Samosir Regency is an inland regency in North Sumatra. It was created on 18 December 2003 by splitting away the western districts of the former Toba Samosir Regency. The regency covers a land area of 1,444.25 square kilometres, including the whole of Samosir Island in the inland sea of Lake Toba. It had a population of 119,653 at the 2010 census and 136,441 at the 2020 Census; the official estimate for mid 2025 was 144,813 (comprising 72,510 males and 72,303 females). Its administrative seat is the town of Pangururan on the west coast of Samosir Island.

== Administrative districts ==
The regency is divided administratively into nine districts (kecamatan), tabulated below with their areas and their populations at the 2010 Census and the 2020 Census, together with the official estimates as of mid 2025. The table also includes the locations of the district administrative centers, the number of administrative villages in each district (128 rural desa and 6 urban kelurahan), and its postcode.

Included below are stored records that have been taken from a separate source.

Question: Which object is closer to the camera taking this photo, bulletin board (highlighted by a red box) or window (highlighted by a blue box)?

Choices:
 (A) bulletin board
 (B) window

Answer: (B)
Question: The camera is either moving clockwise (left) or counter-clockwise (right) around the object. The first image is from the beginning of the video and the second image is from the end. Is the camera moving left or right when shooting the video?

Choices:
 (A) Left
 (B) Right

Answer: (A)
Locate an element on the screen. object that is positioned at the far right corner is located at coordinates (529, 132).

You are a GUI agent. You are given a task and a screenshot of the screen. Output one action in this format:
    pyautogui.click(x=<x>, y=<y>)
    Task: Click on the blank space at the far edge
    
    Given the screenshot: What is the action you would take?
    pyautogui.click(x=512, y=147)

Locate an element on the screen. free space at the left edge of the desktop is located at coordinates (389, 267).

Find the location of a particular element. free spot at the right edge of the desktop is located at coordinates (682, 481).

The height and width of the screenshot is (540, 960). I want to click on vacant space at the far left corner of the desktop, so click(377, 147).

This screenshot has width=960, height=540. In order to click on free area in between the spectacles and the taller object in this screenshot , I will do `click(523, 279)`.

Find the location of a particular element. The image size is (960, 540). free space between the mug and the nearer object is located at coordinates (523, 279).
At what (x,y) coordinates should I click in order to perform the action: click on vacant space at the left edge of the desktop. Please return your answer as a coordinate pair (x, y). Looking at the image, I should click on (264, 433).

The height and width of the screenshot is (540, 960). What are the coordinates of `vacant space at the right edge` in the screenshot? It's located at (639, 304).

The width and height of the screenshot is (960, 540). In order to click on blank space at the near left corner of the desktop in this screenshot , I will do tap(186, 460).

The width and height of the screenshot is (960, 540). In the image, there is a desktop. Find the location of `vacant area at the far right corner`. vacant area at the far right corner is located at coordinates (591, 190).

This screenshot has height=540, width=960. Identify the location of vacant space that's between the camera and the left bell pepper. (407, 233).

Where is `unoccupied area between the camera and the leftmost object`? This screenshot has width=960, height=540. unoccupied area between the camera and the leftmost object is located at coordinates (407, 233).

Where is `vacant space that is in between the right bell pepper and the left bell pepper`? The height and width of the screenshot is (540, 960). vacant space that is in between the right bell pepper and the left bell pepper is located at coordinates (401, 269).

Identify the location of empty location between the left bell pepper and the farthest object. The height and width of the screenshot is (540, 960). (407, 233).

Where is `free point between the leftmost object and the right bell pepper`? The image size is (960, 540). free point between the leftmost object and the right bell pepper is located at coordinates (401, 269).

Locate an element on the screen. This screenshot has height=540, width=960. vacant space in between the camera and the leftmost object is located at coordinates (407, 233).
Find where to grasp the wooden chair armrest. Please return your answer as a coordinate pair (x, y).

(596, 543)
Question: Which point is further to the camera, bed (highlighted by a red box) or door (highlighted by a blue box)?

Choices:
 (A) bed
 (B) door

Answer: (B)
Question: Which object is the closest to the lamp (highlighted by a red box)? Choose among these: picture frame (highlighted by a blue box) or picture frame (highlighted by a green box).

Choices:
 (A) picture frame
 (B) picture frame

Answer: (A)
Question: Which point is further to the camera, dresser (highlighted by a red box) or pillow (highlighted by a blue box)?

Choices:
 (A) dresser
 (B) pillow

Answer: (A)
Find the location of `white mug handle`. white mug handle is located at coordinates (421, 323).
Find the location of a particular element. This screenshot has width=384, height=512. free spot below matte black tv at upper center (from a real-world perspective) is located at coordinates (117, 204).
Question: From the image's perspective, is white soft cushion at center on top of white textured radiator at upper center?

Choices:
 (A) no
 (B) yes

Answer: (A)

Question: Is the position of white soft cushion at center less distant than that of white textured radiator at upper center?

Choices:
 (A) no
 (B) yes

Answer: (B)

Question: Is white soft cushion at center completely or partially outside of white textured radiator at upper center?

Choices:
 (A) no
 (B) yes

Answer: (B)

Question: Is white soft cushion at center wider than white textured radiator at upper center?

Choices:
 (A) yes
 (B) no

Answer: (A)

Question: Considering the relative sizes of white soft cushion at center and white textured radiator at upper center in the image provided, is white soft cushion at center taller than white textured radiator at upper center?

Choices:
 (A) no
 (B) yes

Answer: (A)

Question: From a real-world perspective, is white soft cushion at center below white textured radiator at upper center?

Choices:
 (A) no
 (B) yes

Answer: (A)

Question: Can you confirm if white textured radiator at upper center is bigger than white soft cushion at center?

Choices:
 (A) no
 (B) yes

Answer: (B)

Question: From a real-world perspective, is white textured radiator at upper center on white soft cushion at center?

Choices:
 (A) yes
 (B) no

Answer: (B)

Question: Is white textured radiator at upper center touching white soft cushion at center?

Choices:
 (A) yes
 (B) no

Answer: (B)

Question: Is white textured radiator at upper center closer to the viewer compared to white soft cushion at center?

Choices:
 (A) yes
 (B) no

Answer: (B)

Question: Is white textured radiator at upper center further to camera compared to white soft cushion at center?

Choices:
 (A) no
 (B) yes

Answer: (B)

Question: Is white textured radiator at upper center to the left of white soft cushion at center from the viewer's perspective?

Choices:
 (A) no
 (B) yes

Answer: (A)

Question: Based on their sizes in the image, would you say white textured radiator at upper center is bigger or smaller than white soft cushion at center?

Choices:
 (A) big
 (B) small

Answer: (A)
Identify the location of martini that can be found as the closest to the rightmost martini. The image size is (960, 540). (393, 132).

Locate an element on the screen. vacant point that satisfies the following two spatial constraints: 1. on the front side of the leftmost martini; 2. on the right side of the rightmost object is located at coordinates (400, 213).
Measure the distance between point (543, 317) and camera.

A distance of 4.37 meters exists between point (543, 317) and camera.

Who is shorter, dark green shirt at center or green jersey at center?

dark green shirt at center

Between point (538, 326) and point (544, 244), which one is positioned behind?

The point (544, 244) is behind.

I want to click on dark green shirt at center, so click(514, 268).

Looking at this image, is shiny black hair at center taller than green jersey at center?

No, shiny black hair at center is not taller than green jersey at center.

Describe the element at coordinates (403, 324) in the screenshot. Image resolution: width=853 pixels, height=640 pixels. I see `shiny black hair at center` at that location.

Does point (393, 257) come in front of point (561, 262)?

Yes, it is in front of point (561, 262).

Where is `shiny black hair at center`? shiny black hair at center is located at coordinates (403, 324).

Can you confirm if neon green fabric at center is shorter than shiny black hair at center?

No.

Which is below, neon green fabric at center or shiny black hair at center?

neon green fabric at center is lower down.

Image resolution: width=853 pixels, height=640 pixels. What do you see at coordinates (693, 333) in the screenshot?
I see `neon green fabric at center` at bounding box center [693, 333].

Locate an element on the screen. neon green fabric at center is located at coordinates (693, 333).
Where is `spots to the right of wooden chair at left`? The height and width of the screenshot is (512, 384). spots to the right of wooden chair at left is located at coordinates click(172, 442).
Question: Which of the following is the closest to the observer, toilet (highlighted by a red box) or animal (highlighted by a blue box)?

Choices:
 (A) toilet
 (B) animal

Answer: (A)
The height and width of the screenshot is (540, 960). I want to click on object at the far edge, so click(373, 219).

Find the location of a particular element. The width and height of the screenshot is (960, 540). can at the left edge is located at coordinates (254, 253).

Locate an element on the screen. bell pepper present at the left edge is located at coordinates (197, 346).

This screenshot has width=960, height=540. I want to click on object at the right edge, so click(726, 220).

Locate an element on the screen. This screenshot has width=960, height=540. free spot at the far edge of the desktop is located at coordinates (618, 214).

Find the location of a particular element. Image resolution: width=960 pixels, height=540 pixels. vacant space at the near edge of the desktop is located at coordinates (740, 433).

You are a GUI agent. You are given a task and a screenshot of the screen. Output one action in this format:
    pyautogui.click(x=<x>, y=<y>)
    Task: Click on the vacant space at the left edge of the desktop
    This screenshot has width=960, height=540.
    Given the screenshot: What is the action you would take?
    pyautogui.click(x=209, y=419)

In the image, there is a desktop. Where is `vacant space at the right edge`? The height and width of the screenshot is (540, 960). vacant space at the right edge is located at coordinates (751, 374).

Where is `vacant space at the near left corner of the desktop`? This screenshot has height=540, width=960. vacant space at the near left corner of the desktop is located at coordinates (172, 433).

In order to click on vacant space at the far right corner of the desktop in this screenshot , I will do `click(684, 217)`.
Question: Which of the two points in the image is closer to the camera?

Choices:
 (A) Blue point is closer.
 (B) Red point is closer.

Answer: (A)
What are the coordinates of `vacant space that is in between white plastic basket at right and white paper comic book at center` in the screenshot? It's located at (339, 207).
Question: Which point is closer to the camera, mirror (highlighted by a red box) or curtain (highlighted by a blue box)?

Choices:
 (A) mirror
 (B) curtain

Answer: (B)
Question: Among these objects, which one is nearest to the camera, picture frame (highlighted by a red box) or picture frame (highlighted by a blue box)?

| Kode Wilayah | Name of District (kecamatan) | Area in km^{2} | Pop'n Census 2010 | Pop'n Census 2020 | Pop'n Estimate mid 2025 | Admin centre | No. of villages | Post code |
|---|---|---|---|---|---|---|---|---|
| 12.17.06 | Sianjur Mula Mula ^{(a)} | 140.24 | 9,138 | 10,003 | 10,486 | Ginolat | 12 | 22396 |
| 12.17.05 | Harian | 560.45 | 7,860 | 9,397 | 9,885 | Harian Boho | 13 | 22391 |
| 12.17.09 | Sitiotio | 50.76 | 7,124 | 8,172 | 8,524 | Sabulan | 8 | 22397 |
| 12.17.02 | Onan Runggu | 60.89 | 10,329 | 11,122 | 11,625 | Onan Runggu | 12 | 22398 |
| 12.17.03 | Nainggolan | 87.86 | 11,849 | 12,871 | 13,593 | Nainggolan | 15 ^{(b)} | 22394 |
| 12.17.04 | Palipi | 129.55 | 16,087 | 18,209 | 19,304 | Mogang | 17 | 22393 |
| 12.17.07 | Ronggur Nihuta | 94.87 | 8,356 | 9,692 | 10,150 | Ronggur Nihuta | 8 | 22392 |
| 12.17.08 | Pangururan | 121.45 | 29,412 | 34,209 | 36,746 | Pasar Pangururan | 28 ^{(c)} | 22390 |
| 12.17.01 | Simanindo ^{(d)} | 198.20 | 19,498 | 22,766 | 24,500 | Ambarita | 21 ^{(e)} | 22395 |
|  | Totals | 1,444.25 | 119,653 | 136,441 | 144,813 | Pangururan | 134 |  |

Notes: (a) includes the small island of Tulas (Pulau Tulas) in Lake Toba. (b) including the 2 kelurahan of Parhusip III and Siruma Hombar. (c) including the 3 kelurahan of Pasar Pangururan, Pintu Sona and Siogung Ogung. (d) includes the small islands of Pulau Tolping, Pulau Malau Satu, and Pulau Malau Dua in Lake Toba. (e) including the kelurahan of Tuktuk Siadong.

Six of the nine districts (kecamatan) within the regency are on the island of Samosir (which lies within Lake Toba), while the others lie on the 'mainland' of Sumatra.

- Samosir Island districts
  - Onan Runggu
  - Palipi
  - Pangururan
  - Ronggur Nihuta
  - Simanindo
  - Nainggolan
- Mainland districts
  - Sitiotio
  - Harian
  - Sianjur Mula Mula

However, a small part of Pangururan District (the two villages of Desa Tanjung Bunga and kelurahan Siogung Ogung, with a combined area of 10.50 km^{2} and a population of 3,222 at the 2020 Census) lies on the 'mainland', cut off from the rest of the district by the canal.

==Botanical Garden==
2011: Samosir Regency with supervision from LIPI will build a 100-hectare Botanical Garden. It will finish 10 years later with a cost predicted about Rp.73 billion ($8.6 million).

==Geo park==
A geopark worth Rp20 billion ($2.2 million) is expected to be created - beginning in mid-2012 - in cooperation with the Agency for the Assessment and Application of Technology (BPPT). It has been proposed for incorporation into the world geopark network.